**Task brief**
Once the pictures are set aside, copy everything else in the records exactly.
-------- Data listing --------
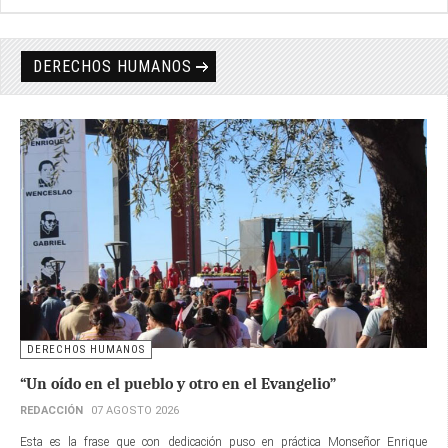
DERECHOS HUMANOS
DERECHOS HUMANOS
“Un oído en el pueblo y otro en el Evangelio”
REDACCIÓN
07 AGOSTO 2026
Esta es la frase que con dedicación puso en práctica Monseñor Enrique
--------
**Written response**
DERECHOS HUMANOS
DERECHOS HUMANOS
“Un oído en el pueblo y otro en el Evangelio”
REDACCIÓN
07 AGOSTO 2026
Esta es la frase que con dedicación puso en práctica Monseñor Enrique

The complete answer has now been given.